Monday, 16 June 2008

Religion and economic organisation

Explaining economic institutions; firms, guilds, clubs, cooperatives etc, is a core issue for microeconomics. Avner Grief pioneered the use of game theory to study historic economic organisations. His work shows that reputations, repeated relationships, and folk-theoretic interactions fostered the rise of anonymous exchange during the later Middle Ages. But when the mortality rate is high, these mechanisms alone may not be enough to sustain cooperation, and religion can come into play as an additional mechanism which helps shape economic institutions. This is the basic idea behind a new NBER working paper, Religion, Longevity, and Cooperation: The Case of the Craft Guild by Gary Richardson and Michael McBride, NBER Working Paper No. 14004, issued in May 2008.

Richardson and McBride set out to examine the organization of industry in late medieval England. In this era artisanal activity occurred in organizations referred to as craft guilds. Craft guilds were basically groups of self-employed skilled craftsmen with ownership and control over the materials and tools they needed to produce their goods. Guilds were in part small business associations and in part cartels. As Ekelund et al explain
The guild system was an example of government-sponsored cartelization. A local group of producers practicing a particular craft would obtain sanction from municipal authorities to forbid the entry of new competitors into the local market, without first securing, the permission of the guild. These organizations tended to be composed of groups of small independent masters (a sole proprietor) and represented local cartels. They frequently entered into open agreements with one another to fix prices and restrict output, with government approval and support. (p.125)
Ekelund et al also note that
The fact is that the Church did not actively campaign against the system of guild-cartels. (p.125)
These associations of artisans dominated economic activity for centuries.

Explaining the rise, decline and changing nature of guilds has perplexed scholars since at least the time of Adam Smith. Richardson and McBride offer a new theory to explain the nature and development of guilds. Richardson and McBride note that the key to their explanation
... is to understand how guilds convinced members to cooperate, and how exogenous changes in the environment influenced the effectiveness of guilds' enforcement mechanisms. The principal driving forces were the disease environment and religious doctrines.
They continue
Disease influenced craftsmen's ability to cooperate by determining the mortality rate.
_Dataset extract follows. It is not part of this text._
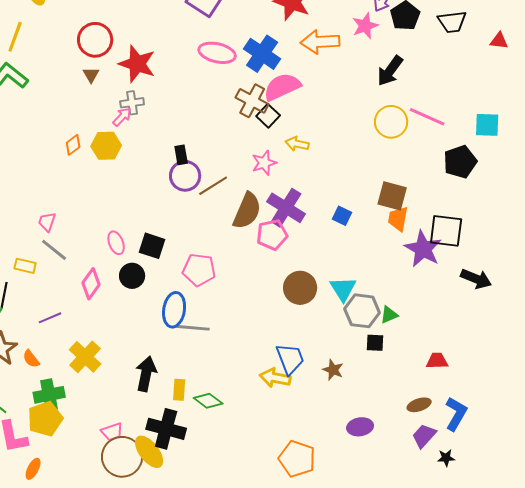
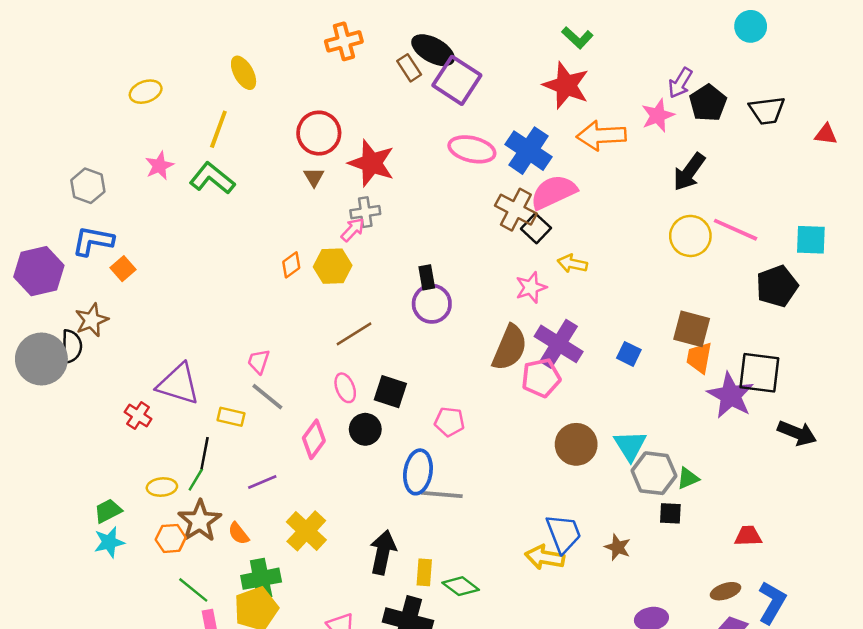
brown line: (213, 186) -> (354, 334), moved
pink pentagon: (199, 270) -> (449, 422), size x0.7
Folk theorem logic holds that cooperation occurs more readily when individuals care more about the future, which in turn, depends on how long one expects to live. Low mortality rates meant long lives and extensive cooperation. High mortality rates meant short lives and little cooperation. The mortality rate for craftsmen fluctuated dramatically during the Middle Ages, as the introduction of virulent, infectious diseases, such as the Black Death, scourged urban populations.
In such an environment a grave concern would be the afterlife. Religion had an influence on the level of cooperation between craftsmen by emphasising the concept of an afterlife.
The late-medieval Christian church promoted the doctrine of purgatory, which stated that after death, individuals experienced excruciating pain, which purged them of sins in preparation for entrance into Heaven, where one experienced ecstasy. Purgatorial pain could be lessened by the prayers of the living, particularly by pious people who knew one well, such as family, friends, and colleagues. Guilds were organized to provide prayers for the souls of deceased members. Guilds threatened to punish members caught breaking the rules by excluding them from intercessory services. This threat became more salient when belief in the doctrine spread and mortality rates rose, enabling guilds that bundled together religious and occupational activities to sustain occupational cooperation in environments where purely secular associations employing folk-theorem threats could not.
This logic underpins Richardson and McBride's explanation of the development of the guilds in medieval and early modern England. They argue
During the twelfth and thirteenth centuries, when industrial activity initially expanded in towns, urban residents formed organizations focused on secular, economic, and legal concerns. During the fourteenth century, as the doctrine of purgatory spread and the disease environment deteriorated, craftsmen organized increasing numbers of guilds that prayed for the souls of deceased members. Guilds that engaged both in religious and occupational activities proved especially effective at facilitating cooperation. During the sixteenth century, mortality rates fell, religious reformation swept aside the doctrine of purgatory, and new methods of organizing industry evolved.
The analysis of Richardson and McBride links two literatures. One is the literature that employs game theory to study economic institutions and the other the literature that uses club theory to study religions institutions. Richardson and McBride provide one channel by which religion can influence the extent of economic activity. In late medieval England religious belief was one contributing factor in the organisation of industry and the scope and scale of occupational cooperation.

2 comments:

Matt Burgess said...

Great post. I love this stuff.

Eric Crampton said...

Presumably this is one of the 93% of Burgess comments you thought brilliant?